15. A system, comprising:
an information collector implemented by a processor and configured for collecting information related to network activities of multiple users active on a network;
a priority determination module implemented by a processor and configured for, with respect to each of the multiple users,
identifying, from the information associated with the user, first information related to indirect relations between the user and others of the multiple users and second information related to direct relations between the user and the others,
obtaining, based on the first information, indirect relation embeddings characterizing the user's indirect network influence via the indirect relations,
obtaining, based on the second information, direct relation embeddings characterizing the user's direct network influence via the direct relations,
creating a representation of the user based on the indirect relation embeddings and the direct relation embeddings, wherein the representation is indicative of the user's network influence, and
predicting, using a machine trained prediction model, personalized priority of the user based on the representation of the user; and
a priority-based network update engine implemented by a processor and configured for
obtaining a schedule for network update based on priorities of the multiple users, and
conducting the network update according to the network update schedule.
16. The system of claim 15, wherein
the first information includes at least one or more of:
intents the user exhibited in communications including call, and chats,
transactions the user conducted with others in the network,
websites the user browsed,
searches the user performed and time spent in the searches,
geographic locations the user was present with competitors' offers,
a profile of the user, and
sentiments/emotions detected of the user; and
the second information includes at least one or more of:
frequencies of call, chat, and messaging activities,
geolocation proximities between the user and others in the call, chat, and messaging activities,
proximities between the user and the others in social media settings, and
uses of services from competitors.
17. The system of claim 15, wherein the priority determination module is further configured for:
constructing an indirect relation graph based on indirect relation embeddings for the multiple users with each node representing a user with the user's indirect relation embeddings and each edge having a first attribute thereof indicative of similarity of two users in terms of indirect network influence; and
constructing a direct relation graph based on direct relation embeddings for the multiple users with each node representing a user with the user's direct relation embeddings and each edge having a second attribute thereof indicative of similarity of two users in terms of direct network influence.

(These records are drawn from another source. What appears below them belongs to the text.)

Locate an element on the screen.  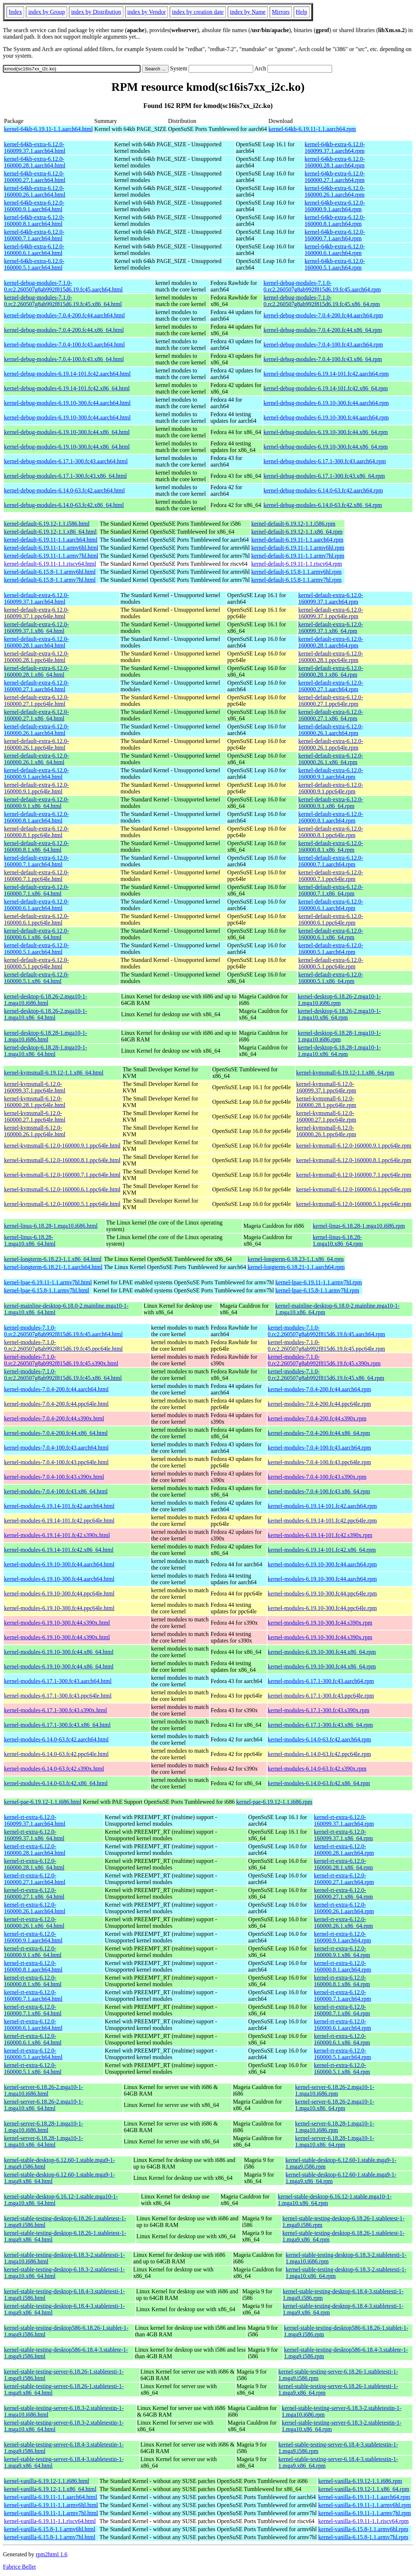 kernel-debug-modules-7.1.0-0.rc2.260507g8ab992f815d6.19.fc45.x86_64.rpm is located at coordinates (321, 300).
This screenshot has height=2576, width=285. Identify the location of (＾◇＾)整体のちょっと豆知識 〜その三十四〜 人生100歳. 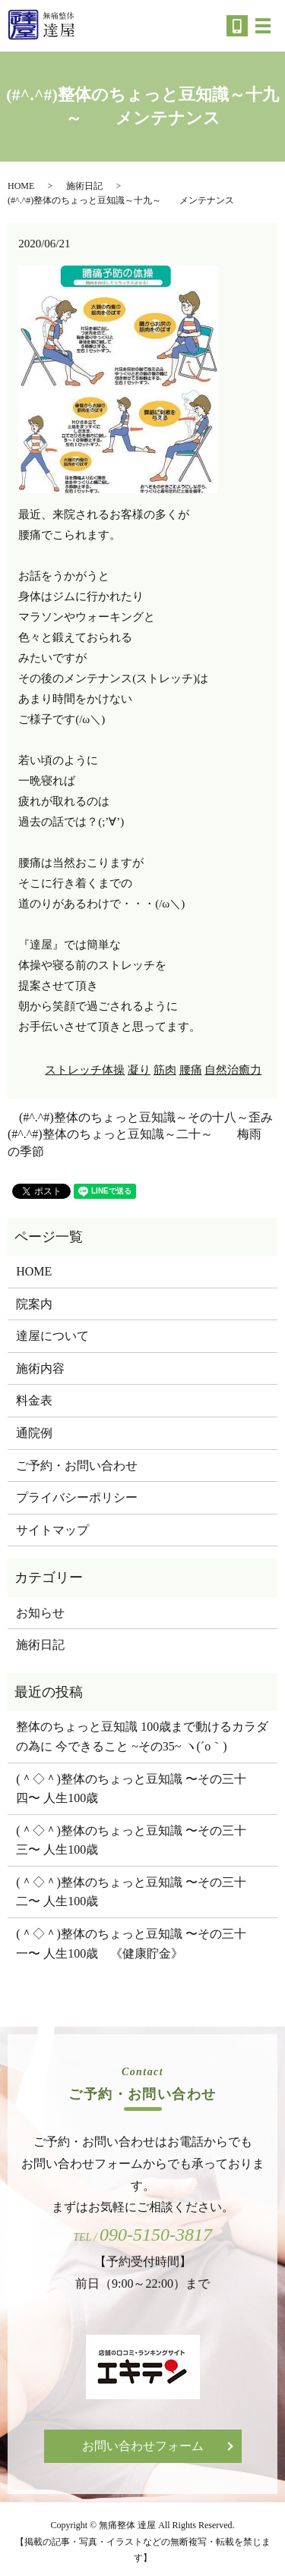 (131, 1788).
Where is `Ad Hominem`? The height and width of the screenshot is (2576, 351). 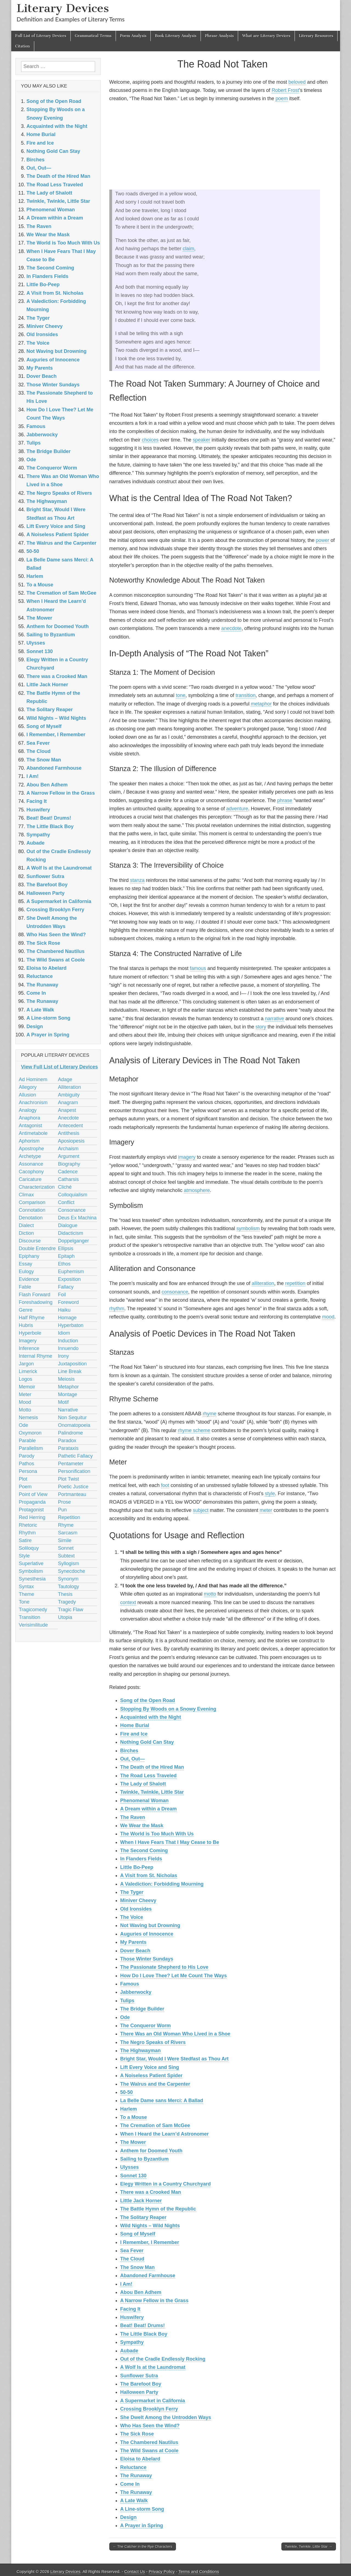 Ad Hominem is located at coordinates (33, 1079).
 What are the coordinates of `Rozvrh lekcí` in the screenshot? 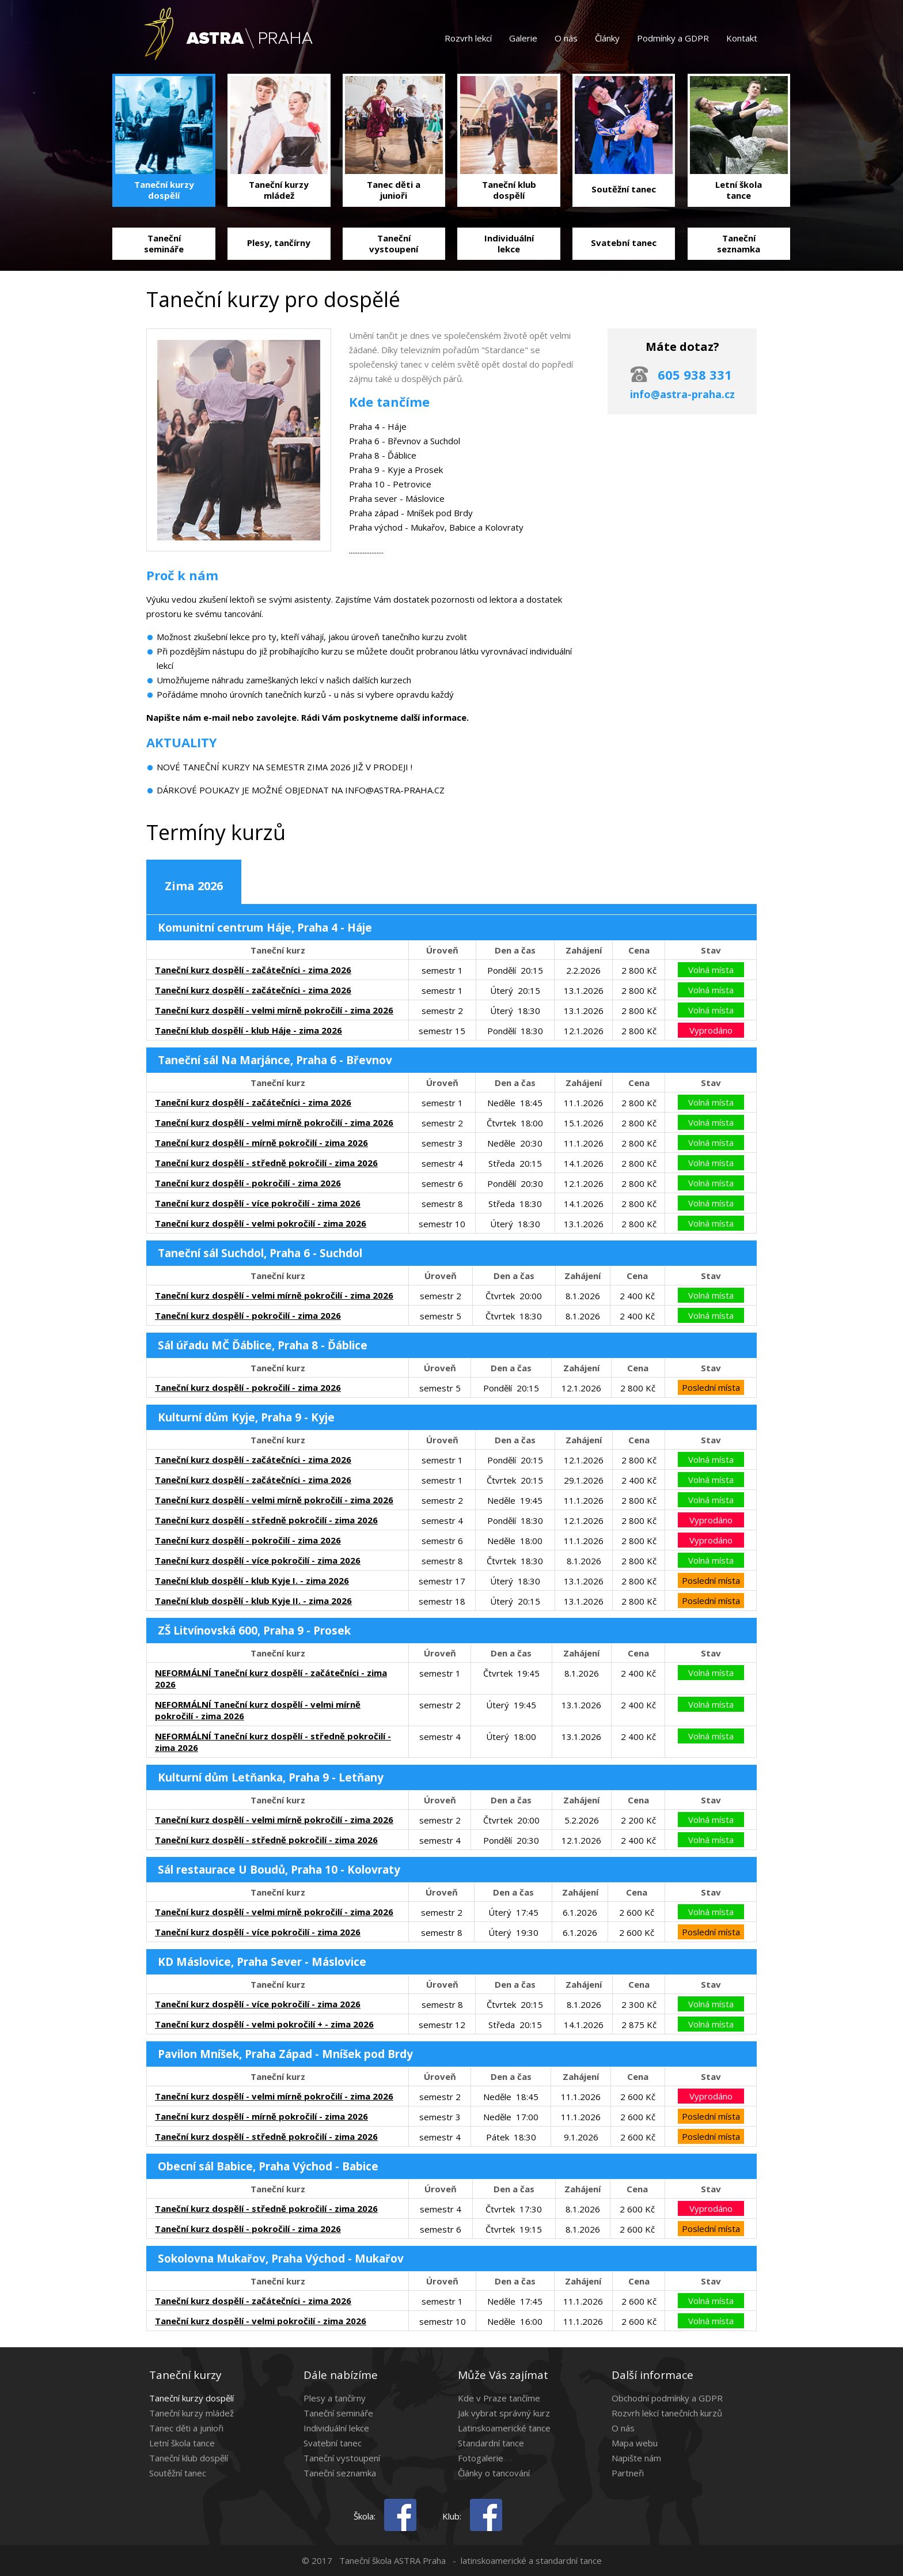 It's located at (468, 38). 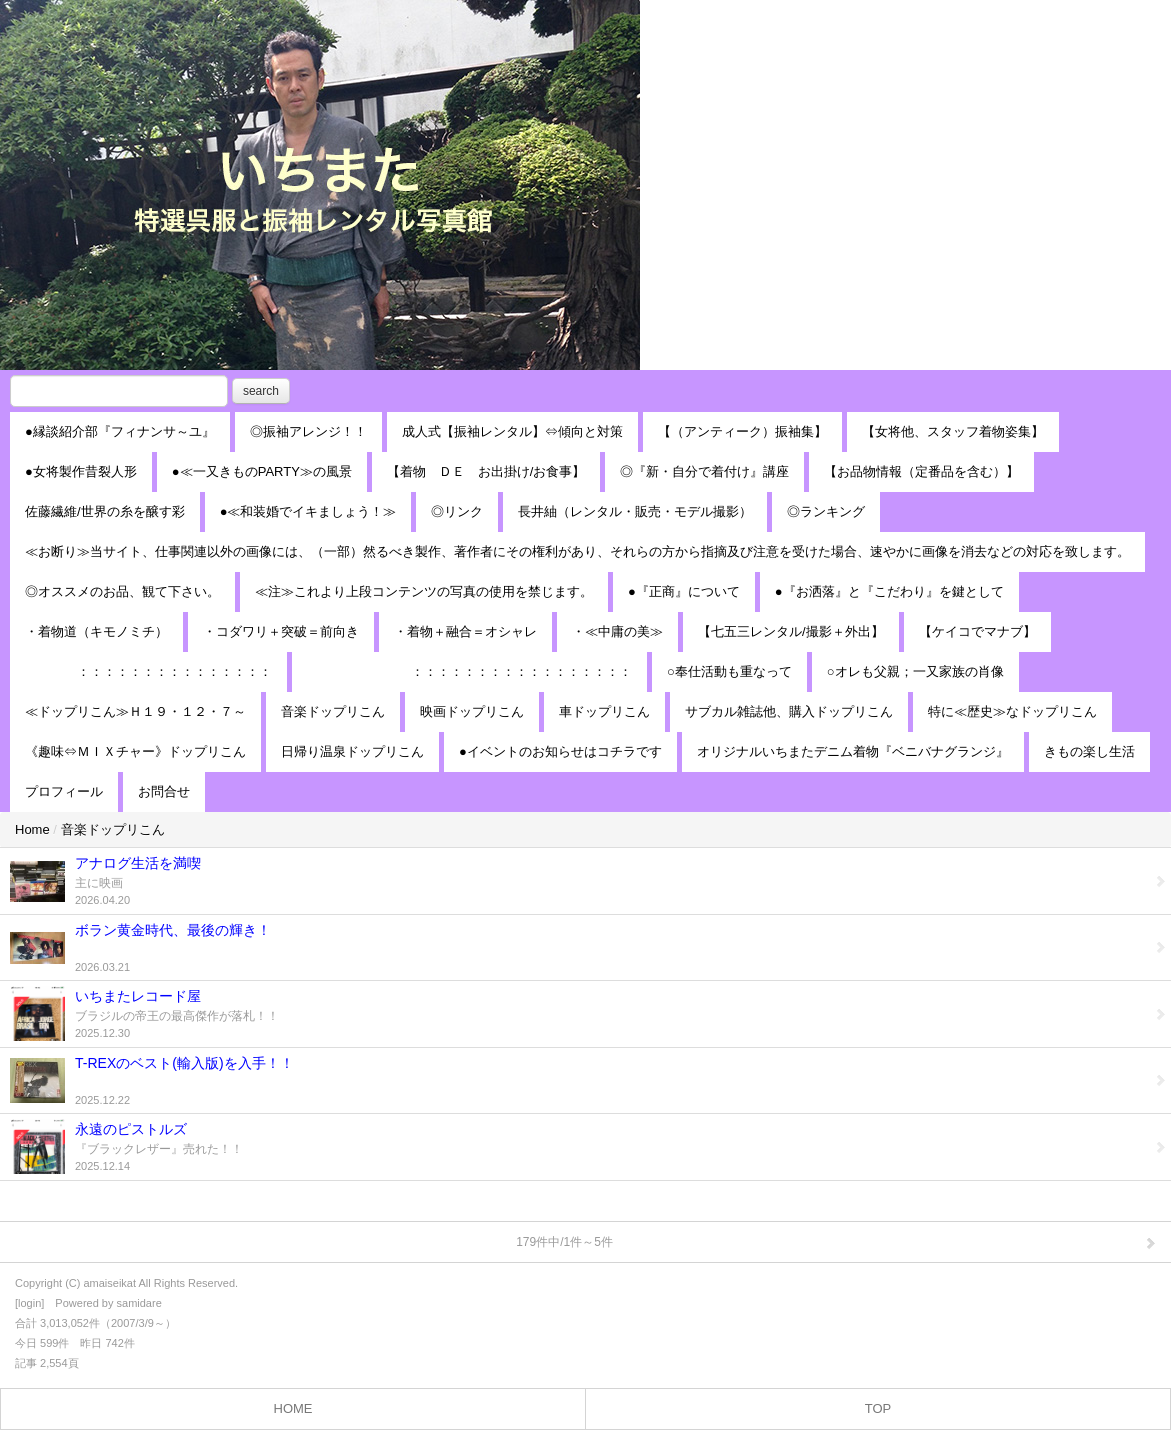  I want to click on ≪注≫これより上段コンテンツの写真の使用を禁じます。, so click(424, 591).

18. The system of claim 17, wherein
the first attribute corresponds to a distance measure computed based on the indirect relation embeddings of the two users; and
the second attribute corresponds to a distance measure computed based on the direct relation embeddings of the two users.
19. The system of claim 17, wherein the creating a representation of the user comprises:
determining average indirect relation embeddings based on indirect relation graph;
aggregating the average indirect relation embeddings with the user's direct relation embeddings; and
creating the representation of the user based on the aggregated indirect relation embeddings.
20. The system of claim 19, wherein the determining average indirect relation embeddings comprises:
retrieving a pre-determined criterion;
identifying, with respect to a node in the indirect relation graph corresponding to the user, one or more other nodes in the indirect relation graph with first attributes satisfying the pre-determined criterion; and
obtaining the average indirect relation embeddings based on the indirect relation embeddings of the one or more other nodes.